Som e fúria

Vivemos num mundo de muitas vozes. Muita informação. Muito barulho por nada. Tempestades em copo d'água. Uma verborragia desenfreada. Parece que precisamos falar e ouvir o tempo todo. Ouvir a última do vizinho. As notícias do dia. Ouvir as sirenes, buzinas, o lamento do vencido, a comemoração do vencedor. A TV ligada por hábito. Ouvir e não calar. Falar sobre si. Sobre os outros. Sobre a última tragédia. Sobre o jogo de futebol. Sobre a previsão do tempo.

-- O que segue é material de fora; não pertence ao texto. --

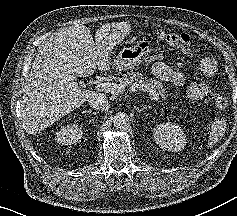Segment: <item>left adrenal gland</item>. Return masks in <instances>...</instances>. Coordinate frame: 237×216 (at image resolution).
<instances>
[{"instance_id": "left-adrenal-gland-1", "label": "left adrenal gland", "mask_w": 237, "mask_h": 216, "mask_svg": "<svg viewBox=\"0 0 237 216\" xmlns=\"http://www.w3.org/2000/svg\"><path fill=\"white\" fill-rule=\"evenodd\" d=\"M147 107H143V108H138V107H136L135 109L140 113L141 111H143L144 109H146Z\"/></svg>"}]
</instances>
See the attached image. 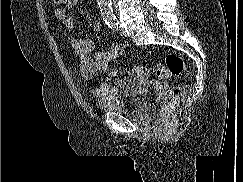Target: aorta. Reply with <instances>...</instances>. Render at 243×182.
Here are the masks:
<instances>
[{
  "mask_svg": "<svg viewBox=\"0 0 243 182\" xmlns=\"http://www.w3.org/2000/svg\"><path fill=\"white\" fill-rule=\"evenodd\" d=\"M96 1L103 19L106 21L114 20L115 16L112 10V1L111 0H96Z\"/></svg>",
  "mask_w": 243,
  "mask_h": 182,
  "instance_id": "1",
  "label": "aorta"
}]
</instances>
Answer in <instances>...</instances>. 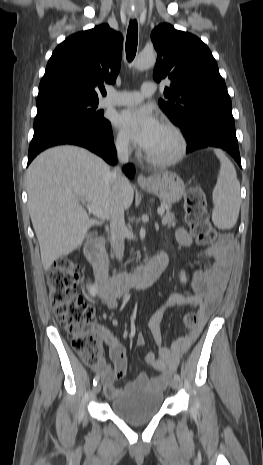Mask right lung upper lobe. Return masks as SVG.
Returning a JSON list of instances; mask_svg holds the SVG:
<instances>
[{
	"instance_id": "obj_1",
	"label": "right lung upper lobe",
	"mask_w": 263,
	"mask_h": 465,
	"mask_svg": "<svg viewBox=\"0 0 263 465\" xmlns=\"http://www.w3.org/2000/svg\"><path fill=\"white\" fill-rule=\"evenodd\" d=\"M122 47V35L107 24L69 36L49 59L37 101L57 96L98 99V95H105L103 83H115Z\"/></svg>"
}]
</instances>
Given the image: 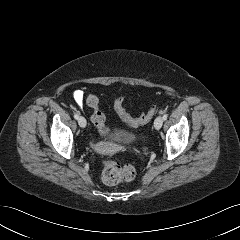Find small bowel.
Instances as JSON below:
<instances>
[{
  "mask_svg": "<svg viewBox=\"0 0 240 240\" xmlns=\"http://www.w3.org/2000/svg\"><path fill=\"white\" fill-rule=\"evenodd\" d=\"M74 100L78 105H82L84 102V92L82 90H76L73 94ZM96 148L99 150L104 149L102 145H96Z\"/></svg>",
  "mask_w": 240,
  "mask_h": 240,
  "instance_id": "c3829d8e",
  "label": "small bowel"
}]
</instances>
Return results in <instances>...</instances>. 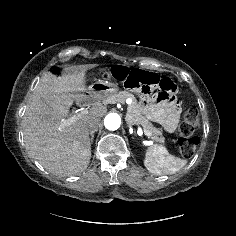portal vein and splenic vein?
<instances>
[{
  "instance_id": "portal-vein-and-splenic-vein-1",
  "label": "portal vein and splenic vein",
  "mask_w": 236,
  "mask_h": 236,
  "mask_svg": "<svg viewBox=\"0 0 236 236\" xmlns=\"http://www.w3.org/2000/svg\"><path fill=\"white\" fill-rule=\"evenodd\" d=\"M85 114H87V110H82L79 114L73 115L68 119H63L61 121V126L62 127L69 126V125L73 124L74 122H76L78 119H80ZM137 125H138V132L143 133L142 127L138 123H137ZM144 134L146 136L150 135V133L146 132V131H144Z\"/></svg>"
}]
</instances>
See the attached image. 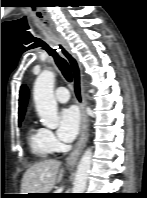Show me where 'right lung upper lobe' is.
I'll list each match as a JSON object with an SVG mask.
<instances>
[{
    "label": "right lung upper lobe",
    "mask_w": 147,
    "mask_h": 198,
    "mask_svg": "<svg viewBox=\"0 0 147 198\" xmlns=\"http://www.w3.org/2000/svg\"><path fill=\"white\" fill-rule=\"evenodd\" d=\"M28 89L26 85H22L20 89V98H19V119H23L25 114L26 104L28 102Z\"/></svg>",
    "instance_id": "1"
}]
</instances>
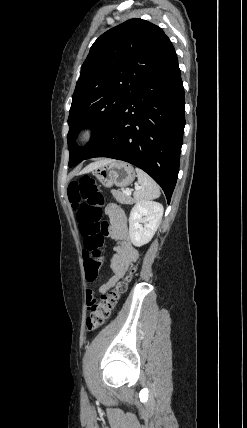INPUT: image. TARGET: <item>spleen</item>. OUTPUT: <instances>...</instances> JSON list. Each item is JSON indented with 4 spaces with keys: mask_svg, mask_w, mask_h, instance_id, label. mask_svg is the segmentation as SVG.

Parece até que o silêncio é pecado.

sábado, 18 de abril de 2009

Silêncio proibido



Tente recordar a última vez em que você presenciou um silêncio absoluto. Sem ruídos. Sem sirenes. Sem murmúrios. Difícil de lembrar. Talvez porque estejamos vivendo um mundo cada vez mais ensurdecedor, onde os sons nos atropelam sem aviso prévio. Em nosso tempo, meditar ou relaxar significa estar com fones de ouvido no volume máximo.
Acredito no poder relaxante e terapêutico da música, mas confesso que fiquei chocada com a notícia que li sobre o protótipo do 'B(I)aby’. Essa magnífica criação nada mais é do que uma cinta que toca músicas para bebês em gestação. O projeto é de um estudante de design canadense. A idéia é “transmitir vibrações para ‘entreter’ o bebê”. Além disso, a cinta, que fica presa a barriga da mãe, “tem microfone para que ela ‘converse’ com o bebê e entrada USB para conexão com tocadores MP3”.
Nem no útero as pessoas podem mais usufruir do silêncio! Imaginem se essa moda pega e os pobres bebês, sem escolha, passem a ouvir música antes mesmo de nascer, a mercê do gosto musical de seus pais. Eu sinceramente não consigo imaginar o monólogo via microfone que seja necessário entre mãe e filho, tampouco o porquê de colocar uma cinta que toca músicas na barriga para entreter um bebê que ainda nem nasceu.
Segundo o criador da engenhoca, os sons seriam transformados em vibrações, podendo acalmar o bebê e auxiliar no seu desenvolvimento. Ah, tá. Como ninguém pensou nisso antes? Como os bebês até hoje puderam sobreviver sem música na barriga?
O inventor do equipamento, Geof Ramsay, disse ainda ao jornal britânico Daily Mail que o aparelho ajuda a mãe a criar um laço com seu filho antes do nascimento. Como se os laços sanguíneos e os 9 meses dentro da barriga não fossem suficientes para estreitar laços entre mãe e filho.
O que mais me apavora nisso tudo é esta perseguição sonora, onde o silêncio parece cada vez mais raro, e os sons parecem se sobrepor em importância e intensidade em todas as situações.
É claro que o tal 'B(I)aby’ é apenas o protótipo, mas só o fato de alguém ter pensado na sua criação já é, de qualquer modo, assustador. Tornar as crianças que ainda nem nasceram em potenciais consumidoras de uma espécie de iPod fetal parece inconcebível na minha ingênua concepção.